A collection of short historical sketches and anecdotes organized town-by-town across Cape Cod, blending colonial-era planning and maritime lore with local industry and personalities. Chapters recount early efforts to create a canal, coastal hazards and shipwrecks, and the rise and decline of regional trades such as glassmaking, fishing, and meatpacking, alongside vignettes about notable residents and community customs. The work pairs practical milestones and technological firsts with human-interest stories to create a mosaic portrait of place, character, and changing daily life along the Cape.

CHATHAM——

The First American to Fly
The Atlantic “Hopped Off” Here

“You don’t say hum and eggs, do you?” chided the old native.

So, the proper pronunciation for the town of Chatham is—Chat-ham. With the accent on the hind end. To the native this is important. And so it is on the opposite side of the nation where the true citizen of San Francisco winces when you say “Frisco” and would prefer to have you articulate the whole name of his fair city.

Chatham, with some 50 miles of shoreline, is one of the most beautiful, unspoiled seashore places on Cape Cod.
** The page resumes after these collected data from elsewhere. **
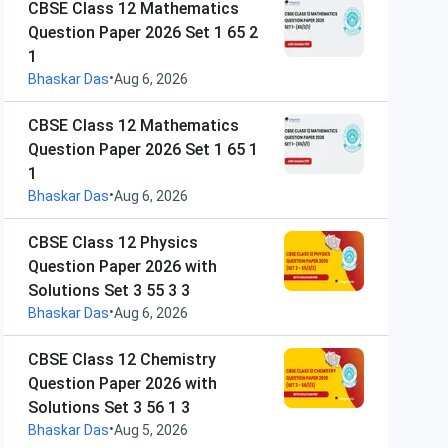
CBSE Class 12 Mathematics
Question Paper 2026 Set 1 65 2
1
•
Bhaskar Das
Aug 6, 2026
CBSE Class 12 Mathematics
Question Paper 2026 Set 1 65 1
1
•
Bhaskar Das
Aug 6, 2026
CBSE Class 12 Physics
Question Paper 2026 with
Solutions Set 3 55 3 3
•
Bhaskar Das
Aug 6, 2026
CBSE Class 12 Chemistry
Question Paper 2026 with
Solutions Set 3 56 1 3
•
Bhaskar Das
Aug 5, 2026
Architecture of great seafaring days, the primitive, lonely cry of the seagull, the home-spun shell fisherman, a history crowded with drama, bright little Yankee streets, art and literature and here and there a touch of international fame—this is Chatham. The writer is prejudiced, because this is the place where, 18 years ago, he spent his first night on Cape Cod. And met his first artist acquaintance, a dear friend for two decades, Harold Dunbar.

PEOPLE OF DISTINCTION

The late Joseph C. Lincoln was a widely known Chatham resident. The writer of many fiction-novels about Cape Cod folk contributed more than any other person to make this peninsula known to the nation at large. Arthur Wilson Tarbell of Chatham, a modern historian, wrote an outstanding book, “Cape Cod Ahoy!” Sinclair Lewis did some of his early writing here. Alice Stallknecht Wight got on the Associated Press wires as a result of the excitement caused by her mural painting in the Chatham Congregational Church. “Christ Preaching to the Multitude” is its title. The multitude consists of well known Chatham faces and Christ, depicted as a fisherman, is shown addressing them from a boat. For a companion piece Mrs. Wight later painted “The Last Supper”, showing Coast Guards, sea captains and other Chathamites as the disciples.
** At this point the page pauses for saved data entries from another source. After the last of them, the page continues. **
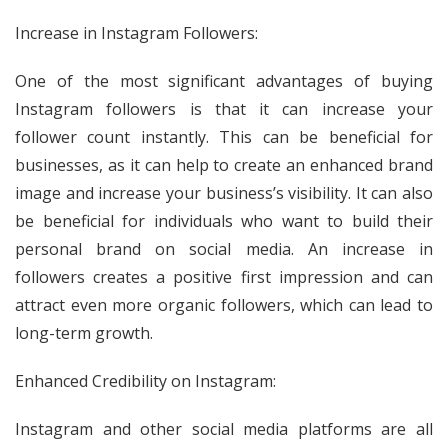
Increase in Instagram Followers:
One of the most significant advantages of buying
Instagram followers is that it can increase your
follower count instantly. This can be beneficial for
businesses, as it can help to create an enhanced brand
image and increase your business’s visibility. It can also
be beneficial for individuals who want to build their
personal brand on social media. An increase in
followers creates a positive first impression and can
attract even more organic followers, which can lead to
long-term growth.
Enhanced Credibility on Instagram:
Instagram and other social media platforms are all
And in a pleasing, secluded spot the late Supreme Court Justice Louis D. Brandeis had his summer home for many years.

The tiptop spire of the Congregational Church is fashioned from a spar on the bark R. A. Allen, wrecked on the Chatham shore in 1887. Lightning damaged the church in the same storm. And the Cape’s toy windmill industry, that has waxed fat from the summer trade, started in Chatham. The humble carver of the first shop is romanticized in Lincoln’s novel “Shavings”. But a Coast Guard station skipper is given credit for making the first toy windmill. The art spread to other stations and business got so brisk the Government issued an order, forbidding the guardians of the deep from engaging further in the profitable sideline.

LINKED WITH OLD ENGLAND

Chatham is named for the County of Kent town in old England. Before the Pilgrims came to the Cape, Champlain, the French explorer, arrived here in 1606. He planned to establish a French colony in Chatham, but a fight with the Indians drove him off. In 1658, William Nickerson of Norfolk, England, appeared on the scene and gave the sachem Mattaquason a shallop for the sea-girted acres. Complications developed; Nickerson was called to Plymouth Court and ultimately he had to pay 90 pounds as a fair purchase price. In 1712 Chatham was incorporated as a town.

The Mayflower, her passengers looking to a settlement below the Hudson, barely escaped being wrecked on the Chatham shoals. Here she turned back to enter Provincetown Harbor.

Three hundred years later a Navy flier repaid this visit, wafting down from the heavens onto Plymouth, England.

Lieut. Albert Cushing Read of Hanson, Mass., was the first man to fly the Atlantic, and he took off from Chatham. He competed in a trans-ocean contest of the Navy “Nancies” in 1919, the N-C’s 1, 2, 3 and 4. The original takeoff point was Rockaway Beach, Long Island. Read rode the N-C 4, which was disabled far off this shore, but managed to get into this port, where, as luck had it, a Navy air station was located for the training of large numbers of fliers for the last war. A new motor was installed, the N-C 4 winged off to the Azores via Trepassey Bay, New Foundland and the pioneering flight was completed with fifty-two and a half hours having been spent in the skies. Read flew on to Plymouth, perhaps for sentiment’s sake, having the Mayflower in mind.